The key is to ensure that the QA team is folded into DevOps, said Romeo and others. The ideal should be to try to integrate resources from across the development, testing, and operations teams, and then focus on collaboratively improving security.

Kurt Bittner, vice president of enterprise solutions at Scrum.org and a noted expert on agile and iterative software development practices, said having QA and app sec teams in separate silos was antithetical to DevOps.

"Having a separate QA function or team creates undesirable hand-offs and delays, and isn't consistent with agile or DevOps practices."
Kurt Bittner

Both developers and QA pros have much to learn

For their part, QA professionals should be thinking about acquiring a broader set of skills, including coding. One place to begin is by developing test automation of all kinds—including unit, functional, nonfunctional, load, and security testing.

Developing test automation is a great way for QA professionals to learn a codebase, and it accelerates the organization's goal of having most testing automated and executed every time teams do a build, Bittner said.

Crucially, QA professionals need to change their mindset when it comes to app sec testing. They need to think of the negative in order to purposely bypass any "truths" in a product, said Data Theorem's Dwivedi. 

"For example, think about how to board a flight with a valid ticket, but to a different location—after you go through security," he said. Is a valid ID required at the gate?
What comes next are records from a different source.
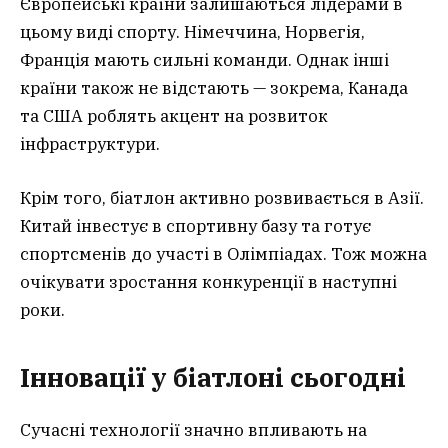
Європейські країни залишаються лідерами в
цьому виді спорту. Німеччина, Норвегія,
Франція мають сильні команди. Однак інші
країни також не відстають — зокрема, Канада
та США роблять акцент на розвиток
інфраструктури.
Крім того, біатлон активно розвивається в Азії.
Китай інвестує в спортивну базу та готує
спортсменів до участі в Олімпіадах. Тож можна
очікувати зростання конкуренції в наступні
роки.
Інновації у біатлоні сьогодні
Сучасні технології значно впливають на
If the barcode is wrong, what happens? What if the barcode is scanned twice? Does it cry foul or simply fail to open? "All of these are high-level examples of trying to bypass an existing control, rather than trying to ensure the product works as designed."

Developers have a role as well. They need to learn how to automate QA and build it into their delivery pipeline to improve cycle time and enable faster feedback on the code they are developing. In agile, the development team needs to learn QA skills and take on QA responsibilities, leveraging test automation where they can.

"The ideal for both agile and DevOps is to have a cross-functional team, consisting of members who are able to do all the work needed to produce a release. This means that the people on the team need to have QA skills."
—Kurt Bittner

Organizations with a traditional silo model and a standalone QA team will probably need to form teams consisting of people with dev, ops, and QA skills who are committed to growing their app sec skills in breadth and depth over time, Bittner said.